And see whether, raw or roasted, I make the

better meat.”

Chipped Beef.

One of the best things produced in America, besides buyers of spurious art works and donors of Free Libraries, is Chipped Beef. You can buy it in tins and treat it thus. Put three tablespoons of butter in the dish. When just melted add a tablespoon of flour; stir until smooth. Then add the Chipped Beef, which must have been previously soaked in cold water for ten minutes; let it simmer for eight minutes, then stir in the beaten-up yolks of two eggs, and serve very hot. Every day is Thanksgiving Day when one eats Chipped Beef, and it is a selfish dish to cook, because one wants to eat it all oneself; and the worst of eating is that it takes away one’s appetite—although there is a proverb to the contrary.

But it is always comfortable to be content (or nearly so) on good plain food, instead of on the misguided concoctions of addle-egged and-pated foreigners, which leave one in the position of the unfortunate vultures in the famous Oxford prize poem, who

“Satiated with one horrid meal,

No second rapture for another feel.”

Zrazy.

This is how to make Polish Zrazy in a Chafing Dish. Buy the whole undercut (fillet) of a small sirloin. Cut it into inch slices. Brown two sliced onions in the Dish in a large walnut of butter. Add the meat, a teaspoon of Paprika, salt, and half a dozen cloves.

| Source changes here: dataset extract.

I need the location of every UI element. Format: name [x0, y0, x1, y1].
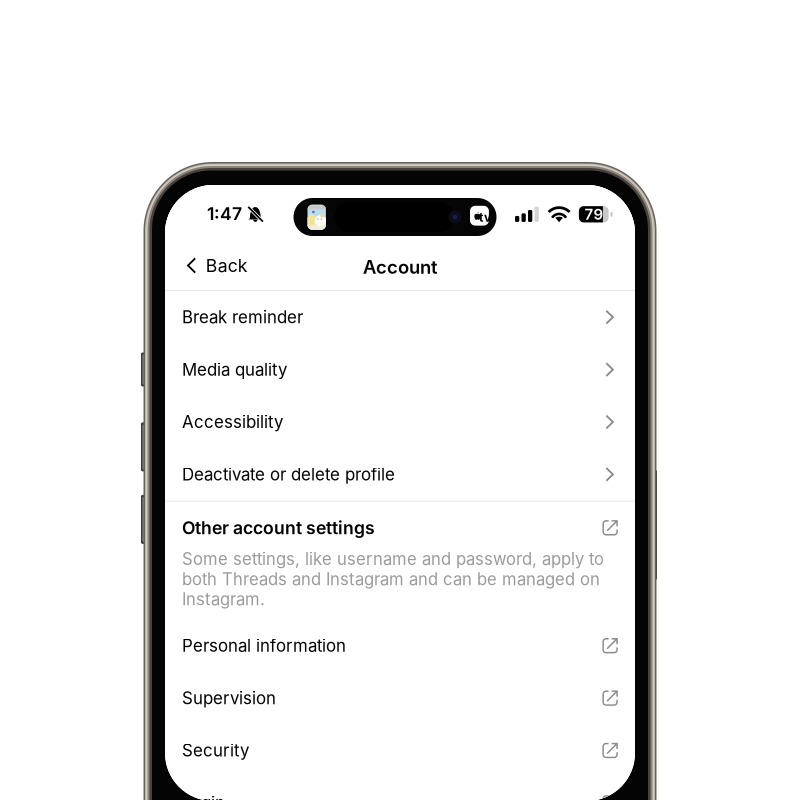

Cover up, and let it hot up to boiling. Do not uncover, as the great thing is to let it steam in its own fumet. Shake the pan now and again, so that it shall amalgamate well. After once boiling up, let it simmer for fifteen minutes, add a good squeeze of lemon, a glass of claret, and serve with the accompaniment of potato salad.

“This dish of meat is too good for any but anglers, or very honest men,” says Izaak Walton of a like concoction.